CBS, the home of the most celebrated news division in broadcasting, has been in discussions with Time Warner about a deal to outsource some of its news-gathering operations to CNN, two executives briefed on the matter said Monday.
Over the last decade, CNN has held intermittent talks with both ABC News and CBS News about various joint ventures. But during the last several months, talks with CBS have been revived and lately intensified, according to the executives who were given anonymity because of the confidential nature of the negotiations.
Broadly speaking, the executives described conversations about reducing CBS's news-gathering capacity while keeping its frontline personalities, like Katie Couric, the CBS Evening News anchor, and paying a fee to CNN to buy the cable network's news feeds.
Another possibility, these people said, would be for CBS to keep its correspondents in certain regions but pair them with CNN crews.
But, these people cautioned, no deal was imminent. Through a spokesman, CBS declined to comment. A CNN spokeswoman said, "we don't comment on speculative business matters." [...]
The discussions are being led by Sean McManus, the president of CBS News, and Jim Walton, president of the CNN news group. Many questions remain regarding unions, rights issues and the level of involvement of other CBS News products like "60 Minutes" and "The Early Show."
If a significant deal is reached between CNN and CBS, it would mark a watershed in broadcast history, a strategic shift in the face of changing market forces by the network that is widely credited as having invented television news, establishing a powerful tradition with journalists like Edward R. Murrow and Walter Cronkite.
In 2007, however, "CBS Evening News With Katie Couric" was in third place, averaging 6.43 million viewers a night, down 13.4 percent from 2006, according to Nielsen Media Research. ABC averaged 8.38 million viewers for its nightly newscast, and NBC averaged 8.29 million. (Fox, the fourth major broadcast network, does not have a national newscast; Fox News Channel is a cable network like CNN.)
In the morning, CBS News is also the perennial third-place finisher. In 2007 "The Early Show" on CBS averaged 2.5 million viewers, less than half that of NBC's "Today," which averaged 5.38 million. ABC's "Good Morning America" averaged 4.77 million.
CNN and CBS have had a long flirtation, and there is no guarantee that this latest round of talks will be any more fruitful. In 1998, it emerged publicly that the two sides were talking about an extensive joint venture, and later, in 2002, CNN was close to reaching a deal with ABC News, but those talks eventually broke down over control issues.
The real question: How will Lou Dobbs feel about this???
Speaking of Katie Couric, Monday's Washington Post features an interview with the low-rated CBS anchor. Some key quotes:
- Couric on Hillary Clinton: "I identify with her to a certain extent because we share a gender," the CBS anchor says. "I'm sensitive to coverage that can be very subtly stacked against her, maybe a headline that has a little more snarkiness about her. . . . I understand that kind of coverage because I've experienced it myself."

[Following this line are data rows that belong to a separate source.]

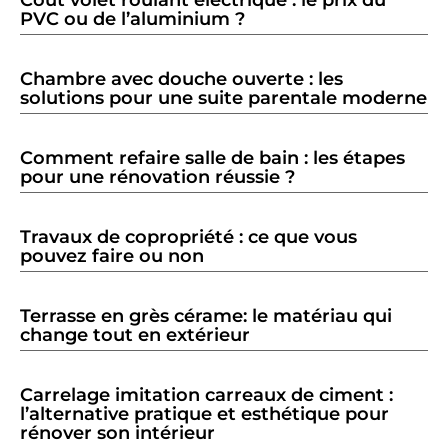
PVC ou de l’aluminium ?
Chambre avec douche ouverte : les
solutions pour une suite parentale moderne
Comment refaire salle de bain : les étapes
pour une rénovation réussie ?
Travaux de copropriété : ce que vous
pouvez faire ou non
Terrasse en grès cérame: le matériau qui
change tout en extérieur
Carrelage imitation carreaux de ciment :
l’alternative pratique et esthétique pour
rénover son intérieur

- On her poor ratings: "I've never really judged my worth by ratings. It was nice to be number one on the 'Today' show, but to me it was more important to do a good show. Our broadcast, I think, is of really good quality. Hopefully more people will come to it. I feel really good about the job I'm doing every single night."
- "On the political front, Couric believes the imbalance in the way the Democratic candidates are portrayed stems in part from some reporters 'who are predisposed not to like the Clintons.' But she says the coverage has evened out recently, thanks to a pair of comedy skits that portrayed journalists as being in the tank for Barack Obama. ' "Saturday Night Live" did have a big impact on the media,' she says."
Update 04-08. CBS News denies the New York Times story quoted above, although the wording is very specific, saying it "has no plans" and that "no outside arrangement is being negotiated."
Makes you wonder if there were such negotiations in the past. Definition of is? Or am I overstating?